2. American Express (16%)

American Express (AXP 0.45%) is a longtime holding for Buffett. He put about $1.3 billion into the stock in the 1990s and hasn’t touched it since. Today, those shares are worth nearly $45 billion.

Amex separates itself from other credit card companies by operating as both the card issuer and as the payments network. Most issuing banks partner with Visa or Mastercard to remit payments to vendors from customer accounts. Doing both allows Amex to exercise more control over the business and capture more of the economics of card payments. To that end, it’s done extremely well, commanding higher interchange fees from businesses by attracting affluent households to its high-fee products.

Amex has successfully raised the fees on its cards during the past few years. It reported an 18% year-over-year increase in net card fees during the first quarter, while its customers spent just 6% more compared to the first quarter of 2024. That said, the fees collected from processing payments is still its biggest source of revenue.

During the past few years, Amex has shifted strategies to offer more credit products to customers. Its charge cards historically required customers to pay their full balance each month, but Amex now lets customers pay over time with interest. Its interest income grew quickly from 2021 through 2024, but slowed to just 11% growth in the first quarter. That’s mostly due to the law of large numbers, as interest income now accounts for nearly a quarter of its revenue.

Amex may be a bit more insulated from an economic slowdown compared to other banks and payment processors due to its focus on high-income households and lesser focus on interest income. As such, it’s less susceptible to loan defaults. Amex trades for a significant premium relative to its most comparable competitor, Capital One Financial, but it arguably deserves a premium due to the strength of its customer base, its scale, and its ability to boost revenue through fee increases and more interest-bearing services.

3. Coca-Cola (10%)

Coca-Cola (KO -0.19%) is another stock Buffett bought more than 30 years ago and has no plans to sell anytime soon. His original $1.3 billion investment in the company (yes, the same amount he invested in Amex) is now worth about $29 billion. Not to mention, Coke’s paid out more and more each year in dividends. Berkshire shareholders will collect roughly $816 million in dividends from Coca-Cola this year.
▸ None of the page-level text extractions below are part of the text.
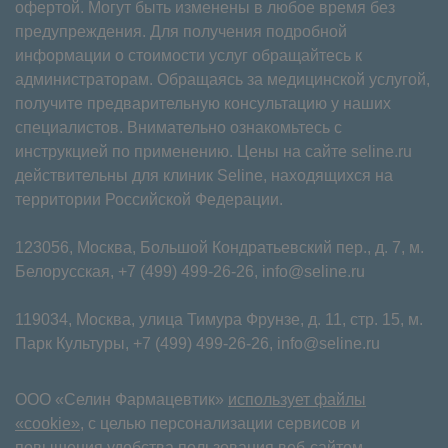
офертой. Могут быть изменены в любое время без
предупреждения. Для получения подробной
информации о стоимости услуг обращайтесь к
администраторам. Обращаясь за медицинской услугой,
получите предварительную консультацию у наших
специалистов. Внимательно ознакомьтесь с
инструкцией по применению. Цены на сайте seline.ru
действительны для клиник Seline, находящихся на
территории Российской Федерации.
123056, Москва, Большой Кондратьевский пер., д. 7, м.
Белорусская,
+7 (499) 499-26-26
,
info@seline.ru
119034, Москва, улица Тимура Фрунзе, д. 11⁠, стр. 15, м.
Парк Культуры,
+7 (499) 499-26-26
,
info@seline.ru
ООО «Селин Фармацевтик»
использует файлы
«cookie»
, с целью персонализации сервисов и
повышения удобства пользования веб-сайтом.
The appeal of the company is two-fold.

First of all, it has one of the strongest global brands in history. The red Coca-Cola logo is known the world over transliterated into practically every language known to man. Its brand strength extends well beyond its flagship product, though, to include top-selling carbonated drinks, water, juice, and sports drinks. That gives it considerable pricing power, which it has used to help offset inflation in recent years.
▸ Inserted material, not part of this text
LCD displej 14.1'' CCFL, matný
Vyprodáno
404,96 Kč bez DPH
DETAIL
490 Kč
The second factor is its huge scale, which has made it cost-effective to create localized supply chains for producing and packaging its products. That’s come to the fore in recent months as global trade policies put pressure on other global companies. Coca-Cola has managed to avoid the impact of tariffs more than its competitors, enabling it to keep its costs down. During its first-quarter earnings call, management warned it’s not immune to global trade dynamics, but it’s better positioned than most businesses.

Both of those advantages helped Coke produce strong first-quarter results while reaffirming its forecast for the full year. Revenue grew 6% and earnings per share grew 1%. Those numbers might not seem impressive, but they look great compared to Coke’s biggest rival PepsiCo, which saw revenue and earnings per share shrink in the first quarter.

Coke’s relative strength hasn’t gone unnoticed. The stock price has climbed 15% year to date as of this writing, and the shares trade at 24 times forward earnings. That’s higher than its historic average, but not outrageously so. With its strong position in the current economic environment, it might be worth paying a premium for Coca-Cola stock. You’ll also collect a nice 2.8% dividend yield at the current price.